By Ron Marlow
A. B. and Frank Moss from Wyoming, moved to Tamarack Flats with contract in hand to supply the incoming O. S. L. Railroad with 250,000 ties. To accomplish this, they built roads and bridges to Long Valley, employing 827 men. Ties were floated down the Payette River to its mouth on the Snake, where a boom was built to catch them. The storage area was on land owned by W. E. Masters and was called Boomerang. David Lamme established the first store, amid all the tents, storehouses and saloons. He moved to Idaho to first try his luck in the mines, but decided to settle in Boomerang.
Historians who argued about the name, Arthur Hart of the Idaho State Historical Society suggested that the town was named by someone (probably from Wyoming-maybe the Moss brothers) who were familiar with "Laramie Boomerang" a paper started by Bill Nye and 1881. This paper became internationally famous because of "humorous stories of frontier life and editor's droll comments on the events of the day."
Originally, the railroad survey showed the track leaving Idaho and crossing over the Snake River at Nyssa, coming up the valley below the Ontario bend and on to Huntington, missing Ontario, Payette and Weiser. This made building a bridge over the Snake River unnecessary. David Gorrie, who owned the land on the north side of the river, met with O. S. L. Company officials, offering them a 300 foot right of way through Boomerang for three miles. They accepted the offer and built a bridge.
The Moss brothers decided to locate there permanently after filling their railroad tie contract. A general store was built in 1884, which served the many railroad workers and track was laid that year. Business at the store was so good that the Moss brothers built a larger one. Their first one was made of railroad ties. Next door was a harness shop and the post office, with George Johnson as owner and postmaster.

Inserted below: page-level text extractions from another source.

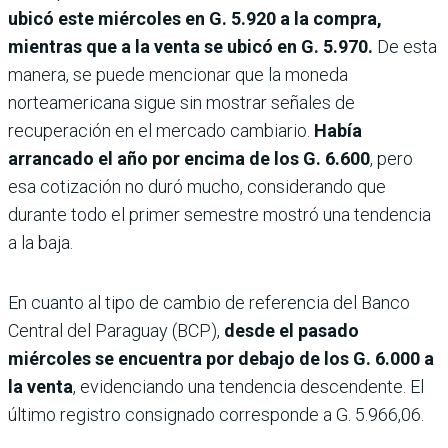
ubicó este miércoles en G. 5.920 a la compra,
mientras que a la venta se ubicó en G. 5.970.
De esta
manera, se puede mencionar que la moneda
norteamericana sigue sin mostrar señales de
recuperación en el mercado cambiario.
Había
arrancado el año por encima de los G. 6.600
, pero
esa cotización no duró mucho, considerando que
durante todo el primer semestre mostró una tendencia
a la baja.
En cuanto al tipo de cambio de referencia del Banco
Central del Paraguay (BCP),
desde el pasado
miércoles se encuentra por debajo de los G. 6.000 a
la venta
, evidenciando una tendencia descendente. El
último registro consignado corresponde a G. 5.966,06.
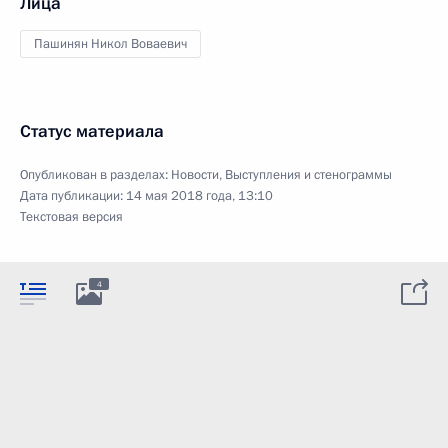
Лица
Пашинян Никол Воваевич
Статус материала
Опубликован в разделах:
Новости
,
Выступления и стенограммы
Дата публикации:
14 мая 2018 года, 13:10
Текстовая версия
4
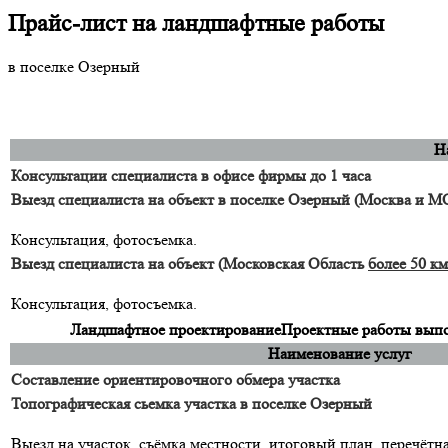
Прайс-лист на ландшафтные работы
в поселке Озерный
Н
Консультации специалиста в офисе фирмы до 1 часа
Выезд специалиста на объект в поселке Озерный (Москва и 
Консультация, фотосъемка.
Выезд специалиста на объект (Московская Область
более 50 км
Консультация, фотосъемка.
Ландшафтное проектирование
Проектные работы выпол
Наименование услуг
Составление ориентировочного обмера участка
Топографическая сьемка участка в поселке Озерный
Выезд на участок, съёмка местности, итоговый план, перечётн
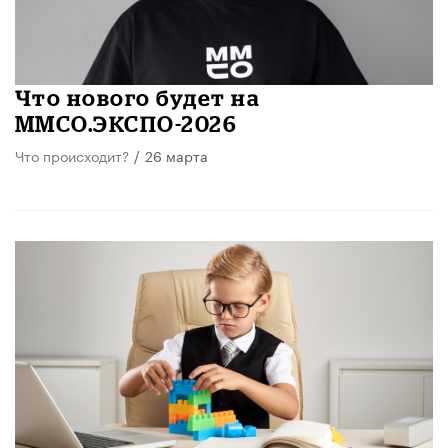
Что нового будет на
ММСО.ЭКСПО-2026
Что происходит?
/
26 марта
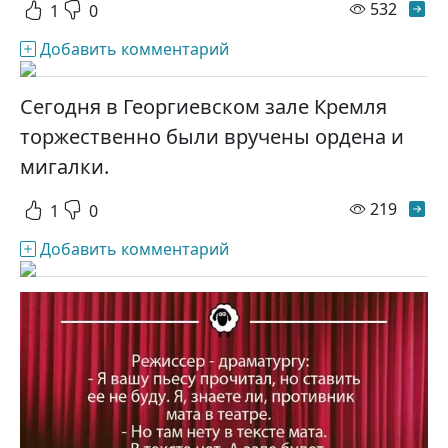
просм
532
1
0
Добавить комментарий
Сегодня в Георгиевском зале Кремля
торжественно были вручены ордена и
мигалки.
просм
219
1
0
Добавить комментарий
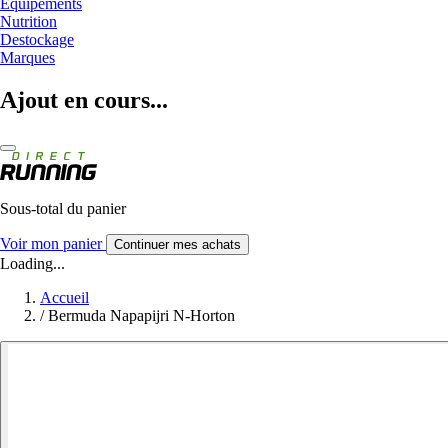
Equipements
Nutrition
Destockage
Marques
Ajout en cours...
Sous-total du panier
Voir mon panier
Continuer mes achats
Loading...
Accueil
/
Bermuda Napapijri N-Horton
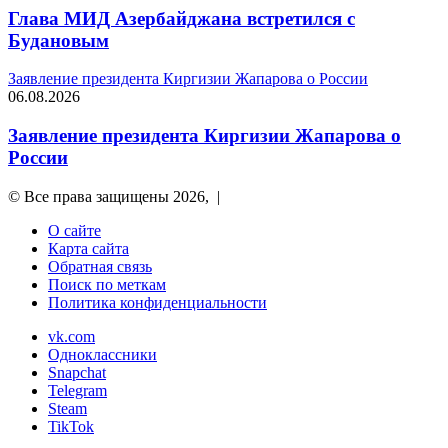
Глава МИД Азербайджана встретился с
Будановым
Заявление президента Киргизии Жапарова о России
06.08.2026
Заявление президента Киргизии Жапарова о
России
© Все права защищены 2026, |
О сайте
Карта сайта
Обратная связь
Поиск по меткам
Политика конфиденциальности
vk.com
Одноклассники
Snapchat
Telegram
Steam
TikTok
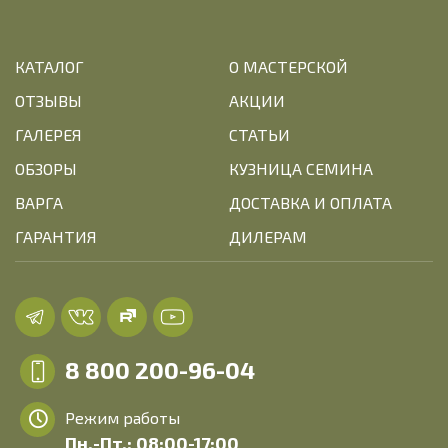
КАТАЛОГ
О МАСТЕРСКОЙ
ОТЗЫВЫ
АКЦИИ
ГАЛЕРЕЯ
СТАТЬИ
ОБЗОРЫ
КУЗНИЦА СЕМИНА
ВАРГА
ДОСТАВКА И ОПЛАТА
ГАРАНТИЯ
ДИЛЕРАМ
8 800 200-96-04
Режим работы
Пн.-Пт.: 08:00-17:00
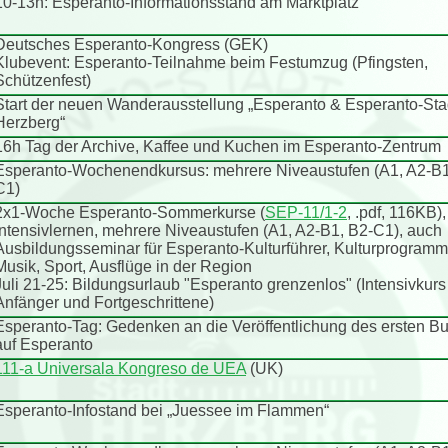
10-13h: Esperanto-Informationsstand am Marktplatz
Deutsches Esperanto-Kongress (GEK)
Klubevent: Esperanto-Teilnahme beim Festumzug (Pfingsten,
Schützenfest)
Start der neuen Wanderausstellung „Esperanto & Esperanto-Sta
Herzberg“
16h Tag der Archive, Kaffee und Kuchen im Esperanto-Zentrum
Esperanto-Wochenendkursus: mehrere Niveaustufen (A1, A2-B1
C1)
2x1-Woche Esperanto-Sommerkurse (
SEP-11/1-2
, .pdf, 116KB),
Intensivlernen, mehrere Niveaustufen (A1, A2-B1, B2-C1), auch
Ausbildungsseminar für Esperanto-Kulturführer, Kulturprogramm
Musik, Sport, Ausflüge in der Region
Juli 21-25: Bildungsurlaub "Esperanto grenzenlos" (Intensivkurs 
Anfänger und Fortgeschrittene)
Esperanto-Tag: Gedenken an die Veröffentlichung des ersten B
auf Esperanto
111-a Universala Kongreso de UEA
(UK)
Esperanto-Infostand bei „Juessee im Flammen“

The railroad first built a water tank, a pumping station and then a depot of ties with the name "Payette" on it. A. B. Moss later bought out his brother's interest in the store.
Frank turned to ranching and politics, being elected a State senator. A. B. Moss ran the store, handled the shipping carloads of wool and found a market for fruit. N. A. Jacobsen shipped to first carloads of fruit and 1891. Through the influence of A. B. Moss, the Payette Valley Railroad came to be. He was president of the Payette Valley Bank for ten years, president of the Bank of Commerce five years and served three years as president of the First National Bank. Moss was chairman of the Village Trustees when Payette received its charter from Ada County July 16, 1891. The Payette reached a population of over 1,000 in 1903 and its status change from a village to a city. F. M. Satoris was elected mayor on April 7, 1903 for a one year term. Trustees were elected each year. A. B. Moss ran for governor of Idaho and 1898.

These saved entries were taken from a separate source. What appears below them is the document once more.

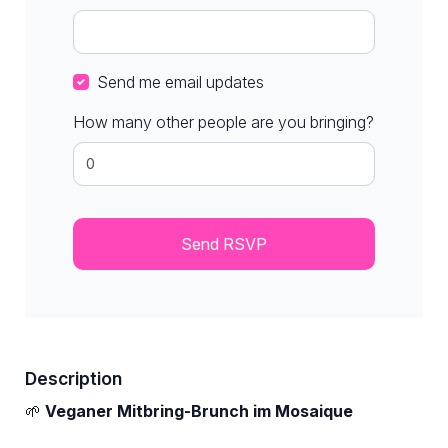
Send me email updates
How many other people are you bringing?
Description
🌱
Veganer Mitbring-Brunch im Mosaique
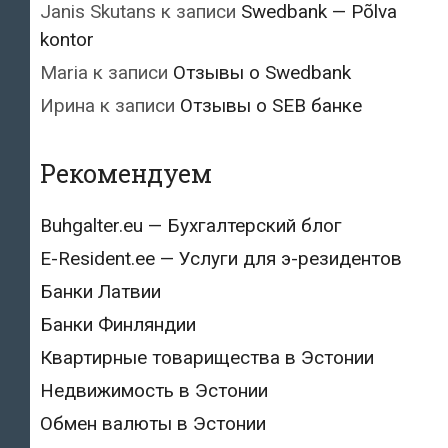
Janis Skutans
к записи
Swedbank — Põlva
kontor
Maria
к записи
Отзывы о Swedbank
Ирина
к записи
Отзывы о SEB банке
Рекомендуем
Buhgalter.eu — Бухгалтерский блог
E-Resident.ee — Услуги для э-резидентов
Банки Латвии
Банки Финляндии
Квартирные товарищества в Эстонии
Недвижимость в Эстонии
Обмен валюты в Эстонии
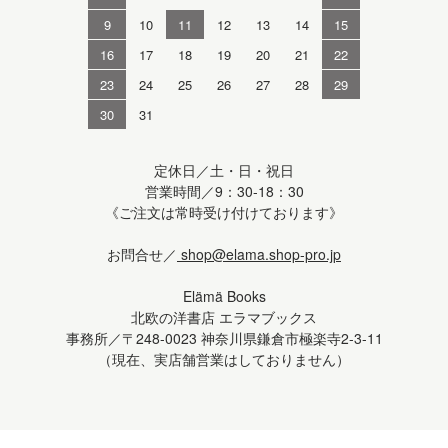
9
10
11
12
13
14
15
16
17
18
19
20
21
22
23
24
25
26
27
28
29
30
31
定休日／土・日・祝日
営業時間／9：30-18：30
《ご注文は常時受け付けております》
お問合せ／
shop@elama.shop-pro.jp
Elämä Books
北欧の洋書店 エラマブックス
事務所／〒248-0023 神奈川県鎌倉市極楽寺2-3-11
（現在、実店舗営業はしておりません）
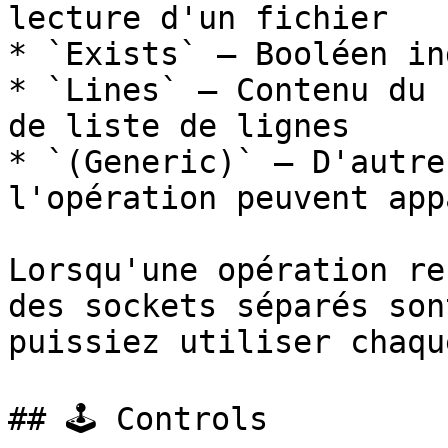
lecture d'un fichier

* `Exists` — Booléen in
* `Lines` — Contenu du 
de liste de lignes

* `(Generic)` — D'autre
l'opération peuvent app
Lorsqu'une opération re
des sockets séparés son
puissiez utiliser chaqu
## 🕹️ Controls
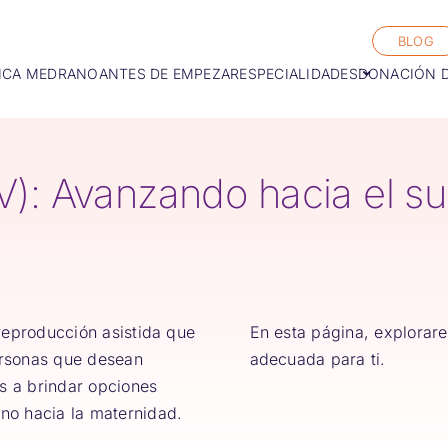
BLOG
ICA MEDRANO
ANTES DE EMPEZAR
ESPECIALIDADES
DONACIÓN 
IV): Avanzando hacia el s
reproducción asistida que
En esta página, explorar
ersonas que desean
adecuada para ti.
s a brindar opciones
no hacia la maternidad.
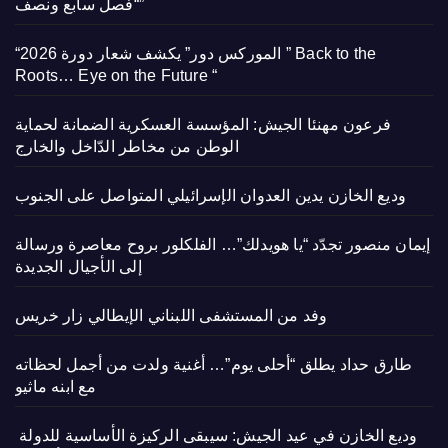
“فصل سابع ونصف”
“الموركس دور” يكشف شعار دورة 2026 ” Back to the
Roots… Eye on the Future “
فرعون مهنئا الجيش: المؤسسة العسكرية الضمانة لحماية
الوطن من مخاطر الدّاخل والخارج
وديع الخازن يدين العدوان الإسرائيلي المتواصل على الجنوب
إيمان منصور تجدّد “يا هويدلك”… الفلكلور بروح معاصرة ورسالة
إلى الأجيال الجديدة
وفد من المستشفى اللبناني الإيطالي زار خريس
طارق حداد يطلق “أحلى يوم”… أغنية ولدت من أجمل لحظاته
مع ابنه ماثيو
وديع الخازن في عيد الجيش: سيبقى الركيزة الأساسية للدولة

John Prestel built a sawmill in 1882 and generators extended light service to Payette residents in 1902. Alexander Rossi moved a sawmill from Boise to Washoe in 1885 and with Prestel's Mill, employing many settlers.
In 1885 William A. Coughanour, who had made a small fortune in the mines, established a sawmill in Payette. He invested his wealth in land, banking, irrigation, orchards and ranching. With the capital he had and his investments, Payette was able to grow. He was elected Mayor of Payette for five terms.
The Payette Valley's good soil soon made this one of the most important agricultural centers in the west. Besides cattle ranching, farmers were raising timothy, clover, alfalfa, wheat, oats and barley. N. A. Jacobsen started prune orchards. In 1888, George and Alice Shurtleff planted apple orchards on their 160 acre farm and also watermelons, which sold for one dollar each in Silver City and De Lamar Mining Camps. Irrigation water was an essential, so ditches and canals were constructed. That's another story to be told.